Texture atlas: terrain/ground shader

https://playcanvas.com/project/556581

As you know, tiling textures within a texture atlas can be a pretty tricky thing with mipmapping/linear filtering (seams and such…), though there are ways to handle it with shader tricks to get it to look right.

One way is you could always pad your textures with extra pixels within the atlas. But in this case, I decided to adopt no padding for textures in order to squeeze in as much textures as possible in.

There are several shader scheme builds to test performance, with certain minimum hardware requirements:

  1. https://playcanv.as/p/3QlSEgHF/ Main build. No hardware requirements. SHould work on mobile as well. Bakes the Mipmaps directly into the texture atlas itself and samples directly from within the same atlas, with no mipmap filtering from the engine itself, only linear filtering. This means each texture within the atlas takes up double space though, 1 space for regular map and the other space for mipmaps. (Weird, why are there artifacts in mobile?)

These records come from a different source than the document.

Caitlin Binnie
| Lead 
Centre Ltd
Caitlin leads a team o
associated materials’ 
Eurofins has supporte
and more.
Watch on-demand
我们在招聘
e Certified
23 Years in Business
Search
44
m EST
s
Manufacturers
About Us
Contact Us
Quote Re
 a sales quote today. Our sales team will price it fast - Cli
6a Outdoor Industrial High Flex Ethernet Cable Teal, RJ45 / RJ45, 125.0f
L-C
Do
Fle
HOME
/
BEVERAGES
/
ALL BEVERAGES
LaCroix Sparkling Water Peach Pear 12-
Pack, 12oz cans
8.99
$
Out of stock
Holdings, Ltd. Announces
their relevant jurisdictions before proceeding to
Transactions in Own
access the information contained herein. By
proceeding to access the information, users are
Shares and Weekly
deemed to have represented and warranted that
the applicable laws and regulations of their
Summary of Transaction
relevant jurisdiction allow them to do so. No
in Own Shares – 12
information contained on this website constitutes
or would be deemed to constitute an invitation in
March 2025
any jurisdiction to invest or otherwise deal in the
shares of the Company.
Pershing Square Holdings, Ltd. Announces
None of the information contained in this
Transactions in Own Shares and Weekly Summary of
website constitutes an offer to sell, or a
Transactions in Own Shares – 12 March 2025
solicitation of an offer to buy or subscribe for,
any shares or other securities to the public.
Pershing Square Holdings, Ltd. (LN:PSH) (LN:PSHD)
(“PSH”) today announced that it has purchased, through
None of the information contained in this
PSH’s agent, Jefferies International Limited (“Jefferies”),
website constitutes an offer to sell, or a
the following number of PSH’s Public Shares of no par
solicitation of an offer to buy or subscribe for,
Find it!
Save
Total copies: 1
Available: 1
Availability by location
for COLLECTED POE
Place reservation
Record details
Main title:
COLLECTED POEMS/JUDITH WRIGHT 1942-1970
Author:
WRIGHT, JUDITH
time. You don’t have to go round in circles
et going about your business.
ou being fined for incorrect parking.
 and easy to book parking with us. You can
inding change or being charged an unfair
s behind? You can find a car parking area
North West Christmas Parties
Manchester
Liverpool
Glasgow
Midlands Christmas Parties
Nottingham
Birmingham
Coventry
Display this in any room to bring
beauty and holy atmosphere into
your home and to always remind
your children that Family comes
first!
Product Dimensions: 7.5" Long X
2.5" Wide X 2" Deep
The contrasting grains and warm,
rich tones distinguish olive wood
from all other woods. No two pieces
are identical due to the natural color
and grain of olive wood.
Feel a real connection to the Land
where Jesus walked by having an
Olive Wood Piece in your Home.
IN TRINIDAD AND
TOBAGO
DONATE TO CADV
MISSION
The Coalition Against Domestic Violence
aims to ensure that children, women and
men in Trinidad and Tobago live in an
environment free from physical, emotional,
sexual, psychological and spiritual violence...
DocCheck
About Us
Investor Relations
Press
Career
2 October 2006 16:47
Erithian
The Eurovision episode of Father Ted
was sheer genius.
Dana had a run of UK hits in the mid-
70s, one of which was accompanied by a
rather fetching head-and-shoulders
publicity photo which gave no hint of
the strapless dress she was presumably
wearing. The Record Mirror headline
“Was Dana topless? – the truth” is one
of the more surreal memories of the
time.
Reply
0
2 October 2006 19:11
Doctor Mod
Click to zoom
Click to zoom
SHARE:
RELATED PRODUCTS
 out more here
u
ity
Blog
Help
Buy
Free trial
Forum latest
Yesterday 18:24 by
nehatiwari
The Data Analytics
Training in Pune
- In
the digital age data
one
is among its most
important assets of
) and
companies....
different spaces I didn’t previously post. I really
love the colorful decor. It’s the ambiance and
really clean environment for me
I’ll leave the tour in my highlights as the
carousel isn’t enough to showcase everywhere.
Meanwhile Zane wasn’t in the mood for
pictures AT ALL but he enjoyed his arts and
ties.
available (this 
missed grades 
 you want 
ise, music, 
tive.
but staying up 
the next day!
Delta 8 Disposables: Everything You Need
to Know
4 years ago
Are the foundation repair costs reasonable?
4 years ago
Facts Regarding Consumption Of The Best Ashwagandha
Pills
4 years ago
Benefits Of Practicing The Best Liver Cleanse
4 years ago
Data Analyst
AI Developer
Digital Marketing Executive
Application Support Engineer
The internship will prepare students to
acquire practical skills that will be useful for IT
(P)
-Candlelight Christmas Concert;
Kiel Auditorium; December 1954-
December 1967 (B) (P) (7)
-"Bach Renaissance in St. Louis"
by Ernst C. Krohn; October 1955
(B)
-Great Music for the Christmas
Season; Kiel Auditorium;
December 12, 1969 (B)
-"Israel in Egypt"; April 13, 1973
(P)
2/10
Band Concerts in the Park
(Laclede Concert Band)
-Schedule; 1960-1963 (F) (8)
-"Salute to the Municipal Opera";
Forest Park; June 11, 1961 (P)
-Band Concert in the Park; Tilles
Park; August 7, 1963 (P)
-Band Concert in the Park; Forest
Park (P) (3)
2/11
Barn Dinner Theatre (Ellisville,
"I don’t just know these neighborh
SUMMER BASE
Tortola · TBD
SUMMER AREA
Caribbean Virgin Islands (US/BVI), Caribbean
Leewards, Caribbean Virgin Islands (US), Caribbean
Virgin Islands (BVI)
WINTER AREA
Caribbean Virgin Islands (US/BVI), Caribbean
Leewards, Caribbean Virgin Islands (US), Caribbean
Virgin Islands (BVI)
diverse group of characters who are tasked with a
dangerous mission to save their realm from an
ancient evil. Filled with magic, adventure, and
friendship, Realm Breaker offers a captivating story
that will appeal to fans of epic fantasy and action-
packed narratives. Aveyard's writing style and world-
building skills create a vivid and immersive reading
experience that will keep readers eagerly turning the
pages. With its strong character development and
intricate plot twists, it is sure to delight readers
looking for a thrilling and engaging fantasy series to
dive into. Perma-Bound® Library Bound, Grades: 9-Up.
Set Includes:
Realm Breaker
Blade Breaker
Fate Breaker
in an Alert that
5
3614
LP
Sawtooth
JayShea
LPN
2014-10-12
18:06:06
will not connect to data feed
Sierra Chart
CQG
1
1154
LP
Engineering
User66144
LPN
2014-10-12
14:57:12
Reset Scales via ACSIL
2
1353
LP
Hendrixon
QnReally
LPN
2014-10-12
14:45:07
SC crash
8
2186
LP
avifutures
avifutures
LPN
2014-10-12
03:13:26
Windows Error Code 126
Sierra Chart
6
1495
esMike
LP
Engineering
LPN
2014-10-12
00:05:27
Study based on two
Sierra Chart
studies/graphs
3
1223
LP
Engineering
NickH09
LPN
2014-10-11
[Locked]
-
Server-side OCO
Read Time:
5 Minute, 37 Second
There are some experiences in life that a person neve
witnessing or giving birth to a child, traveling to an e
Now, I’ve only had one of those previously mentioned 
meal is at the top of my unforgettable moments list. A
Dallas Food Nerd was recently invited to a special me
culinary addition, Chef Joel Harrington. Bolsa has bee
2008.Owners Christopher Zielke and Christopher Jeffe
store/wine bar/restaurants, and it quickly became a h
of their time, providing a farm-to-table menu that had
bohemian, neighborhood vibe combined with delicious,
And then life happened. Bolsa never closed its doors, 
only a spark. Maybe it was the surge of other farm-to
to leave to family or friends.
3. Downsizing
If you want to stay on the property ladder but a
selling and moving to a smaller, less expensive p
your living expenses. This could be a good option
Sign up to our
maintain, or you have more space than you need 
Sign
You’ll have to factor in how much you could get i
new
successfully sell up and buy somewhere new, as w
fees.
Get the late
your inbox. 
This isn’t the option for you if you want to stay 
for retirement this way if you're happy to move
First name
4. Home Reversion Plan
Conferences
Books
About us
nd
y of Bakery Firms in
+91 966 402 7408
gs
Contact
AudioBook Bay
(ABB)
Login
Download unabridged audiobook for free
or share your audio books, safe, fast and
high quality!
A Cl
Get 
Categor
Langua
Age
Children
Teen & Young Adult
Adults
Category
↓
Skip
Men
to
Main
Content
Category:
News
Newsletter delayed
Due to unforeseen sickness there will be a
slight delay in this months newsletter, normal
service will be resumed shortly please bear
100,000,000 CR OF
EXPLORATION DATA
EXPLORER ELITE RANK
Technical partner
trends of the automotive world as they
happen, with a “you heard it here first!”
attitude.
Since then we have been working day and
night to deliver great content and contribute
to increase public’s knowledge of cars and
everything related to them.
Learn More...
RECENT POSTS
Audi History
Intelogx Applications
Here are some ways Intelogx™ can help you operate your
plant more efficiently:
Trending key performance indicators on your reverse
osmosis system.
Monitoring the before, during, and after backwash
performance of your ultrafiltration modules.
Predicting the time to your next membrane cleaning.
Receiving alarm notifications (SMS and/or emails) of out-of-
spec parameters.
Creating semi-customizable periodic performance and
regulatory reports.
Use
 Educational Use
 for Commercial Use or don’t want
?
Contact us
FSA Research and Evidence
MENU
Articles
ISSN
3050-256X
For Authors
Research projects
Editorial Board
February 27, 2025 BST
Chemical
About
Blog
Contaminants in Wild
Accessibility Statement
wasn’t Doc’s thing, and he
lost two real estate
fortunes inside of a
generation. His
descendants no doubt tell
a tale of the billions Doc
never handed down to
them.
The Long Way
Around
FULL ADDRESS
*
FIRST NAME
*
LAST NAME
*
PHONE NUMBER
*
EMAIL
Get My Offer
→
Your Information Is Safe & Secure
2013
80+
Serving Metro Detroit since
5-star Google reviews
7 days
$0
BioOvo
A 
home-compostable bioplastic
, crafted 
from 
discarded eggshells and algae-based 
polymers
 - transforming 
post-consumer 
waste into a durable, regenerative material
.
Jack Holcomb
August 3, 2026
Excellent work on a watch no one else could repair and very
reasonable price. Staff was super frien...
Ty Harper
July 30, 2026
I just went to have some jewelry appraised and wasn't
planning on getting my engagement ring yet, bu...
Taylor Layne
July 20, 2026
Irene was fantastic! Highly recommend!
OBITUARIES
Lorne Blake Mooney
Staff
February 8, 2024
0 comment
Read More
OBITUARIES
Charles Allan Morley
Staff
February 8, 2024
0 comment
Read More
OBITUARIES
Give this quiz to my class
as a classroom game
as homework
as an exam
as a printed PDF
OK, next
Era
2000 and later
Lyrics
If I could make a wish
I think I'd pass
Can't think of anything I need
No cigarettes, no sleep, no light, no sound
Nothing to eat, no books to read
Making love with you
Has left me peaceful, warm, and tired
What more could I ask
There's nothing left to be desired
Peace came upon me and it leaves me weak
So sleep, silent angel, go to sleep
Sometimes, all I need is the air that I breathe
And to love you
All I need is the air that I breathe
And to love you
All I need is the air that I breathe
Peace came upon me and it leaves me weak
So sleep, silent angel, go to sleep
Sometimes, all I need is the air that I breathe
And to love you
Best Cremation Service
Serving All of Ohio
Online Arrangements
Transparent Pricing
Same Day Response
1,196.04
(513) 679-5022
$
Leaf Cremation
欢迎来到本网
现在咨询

  2. https://playcanv.as/b/LtTWO0MD/ No hardware requirements. Uses lod bias offset hack with texture2D with a lot more dFdx/dFdy calls. Works on mobile as well. Runs with both mipmap filtering and linear filtering from the engine itself, so mipmaps don’t need to be baked into the texture atlas itself.

  3. https://playcanv.as/b/EwzWF0Xp/ Requires the (WebGL 2.0?? https://developer.mozilla.org/en-US/docs/Web/API/EXT_shader_texture_lod ) texture2DLodExt method to manually select the lod mipmap level itself. Doesn’t seem to work on mobile though. Runs with both mipmap filtering and linear filtering from the engine itself, so mipmaps don’t need to be baked into the texture atlas itself.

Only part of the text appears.